# The case of the disappearing Pleco



## meyerhaus (Feb 27, 2006)

So, I bought a new Pleco from the LFS last week. I just needed another eater for my 38. Point being, I know that I saw him swimming around in there that night, but I cannot find him in my tank. Since that night, he is MIA. I have taken out all of the ornaments in my tank and he is not in there. If he would have died, would tetras, corys and my loach eaten him? :rip:


----------



## Ringo (Apr 10, 2006)

could the pleco fit in any of the other fishes mouths? maybe the pleco died and they scooped him up

i lost a mickey mouse platy a few months ago and never found her, and i only had a few ornaments in the tank.


----------



## meyerhaus (Feb 27, 2006)

Nope...the biggest fish is the loach...he would have to have a REALLY stretchy mouth!


----------



## Ringo (Apr 10, 2006)

do you have any ornaments that are hollow?


----------



## meyerhaus (Feb 27, 2006)

Nope...I have a hollow driftwood (which I extracted and looked at VERY carefully) and a little cave that I have moved regularly.


----------



## kristian18f (Oct 31, 2005)

I thought mine was MIA once, but he was up in the very top of an ornament, someplace it didn't look like he'd even fit. You may want to inspect the ornaments again. I don't know how else he could of disappeared.


----------



## meyerhaus (Feb 27, 2006)

I'm going to be doing a 50% change this weekend, so that will be as good a time as any.


----------



## Alin10123 (May 22, 2005)

Maybe's he's stuck behind the water heater or behind the filter inlet? Mine's gotten lost there before and i thought he dissappeared.


----------



## Maria* (Apr 14, 2006)

This happens all the time. Pleco's have an uncanny ability to disappear and reappear at will. Do you watch your tank regularly? Do you have live plants? Your pleco could be all nestled in your plants somewhere, getting all the food he needs/maybe coming out at night when you aren't around? I lost sight of a pleco for about two months once...he he he


----------



## Lydia (Feb 6, 2005)

If you can't find him anywhere else, check the floor. About him dieing and your fish eating him, it's possible but it would probably take them a while to eat him up.


----------



## toadstoool (Apr 29, 2006)

He might be in the driftwood turn it over and see if he comes out . do you have a cat . I had a YOYO Loach that jumped out of the tank and my wife got it before the cat it was a close one but three more jumps ended his life but it wasn't the cat he just hit the floor to many times. I didn't think it would keep doin it.


----------



## Guest (May 13, 2006)

Yes, plecos are very good at hide and seek. I have a big piece of DW in my 55g that's not hollow. My bristlenose spends his days on the back of it. I took it out once to attach some moss and totally forgot that he usually hangs out on it. I did shake it though. When I took it out of the water my BN dropped to the floor. Scared the crap out of me. I scooped him up real quick and put him back in the tank. He was fine!

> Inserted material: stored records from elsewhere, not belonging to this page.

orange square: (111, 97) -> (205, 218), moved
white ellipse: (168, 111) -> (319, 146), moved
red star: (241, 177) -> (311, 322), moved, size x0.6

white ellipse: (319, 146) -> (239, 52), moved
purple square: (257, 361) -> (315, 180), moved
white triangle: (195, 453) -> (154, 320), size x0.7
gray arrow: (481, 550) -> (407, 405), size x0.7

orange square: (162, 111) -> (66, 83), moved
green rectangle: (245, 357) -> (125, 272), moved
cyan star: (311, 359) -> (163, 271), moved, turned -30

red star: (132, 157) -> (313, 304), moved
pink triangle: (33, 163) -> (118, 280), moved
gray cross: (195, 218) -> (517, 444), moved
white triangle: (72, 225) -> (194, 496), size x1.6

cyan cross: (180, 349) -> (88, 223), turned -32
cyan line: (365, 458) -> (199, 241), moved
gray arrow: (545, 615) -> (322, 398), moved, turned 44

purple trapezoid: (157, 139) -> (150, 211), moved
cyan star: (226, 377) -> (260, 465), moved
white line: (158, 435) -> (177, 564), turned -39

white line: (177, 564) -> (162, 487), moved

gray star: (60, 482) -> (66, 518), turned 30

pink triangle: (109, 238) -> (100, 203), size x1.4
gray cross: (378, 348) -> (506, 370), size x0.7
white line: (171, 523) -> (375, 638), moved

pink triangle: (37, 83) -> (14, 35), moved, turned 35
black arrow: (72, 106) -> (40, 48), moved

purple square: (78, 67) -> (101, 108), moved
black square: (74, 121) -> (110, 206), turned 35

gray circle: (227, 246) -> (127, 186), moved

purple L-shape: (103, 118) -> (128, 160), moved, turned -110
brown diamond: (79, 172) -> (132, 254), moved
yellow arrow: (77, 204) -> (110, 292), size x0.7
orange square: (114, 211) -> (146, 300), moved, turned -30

I've also had a yoyo loach hide inside of a pirate ship aeration ornament thing. I shook it, took it out of the tank and put it into a box. I looked down about 10 mins later and a yoyo loach was laying in the box. I screamed. It was ok too though.

Do the water change. Look inside the hollow DW again, really carefully. Check in and around all your ornaments. And also check the floor around the tank. He's in there somewhere, if he's not on the floor.

Also, check your ammonia level. That should tell you if you have a dead fish in the tank. Even if he had been dead for a little while, ammonia would still register.


----------



## meyerhaus (Feb 27, 2006)

Thanks for the good thoughts Kristin. I had a platy die two days ago, so my ammonia is already a little off. I am guessing that he has nestled himself into a nice crevis in the DW. The problem is, I have some common algae that he needs to start eating! I brought the Pleco from my Angel tank up and he started to eat, but he become full pretty quickly. Maybe I'll borrow my neighbors 1' long albino to clean it up; what a feast!


----------



## meyerhaus (Feb 27, 2006)

He was, indeed, clinging to the inside top of a small cave that I have. His color blended perfectly, so I did not even see him until I had it out of the water. He is now hanging out on the underside of one of my big-leaved plants.


----------



## Scy64 (Apr 23, 2006)

Good to hear he's doing ok!


----------



## meyerhaus (Feb 27, 2006)

He has grown from 2.5" to 4" in two weeks...I swear. That fish must be eating all night long.


----------



## Guest (May 15, 2006)

I'm glad you found him. I knew he was in there somewhere. They are great at hide and seek!


----------



## Guest (May 15, 2006)

I was thinking it would be cool if they could turn invisible! Which they can't of course... So, you took it out of the water and he/she didn't even fall out? Wow!
Sweet! I'm glad he/she is alive! x']

-Tess


----------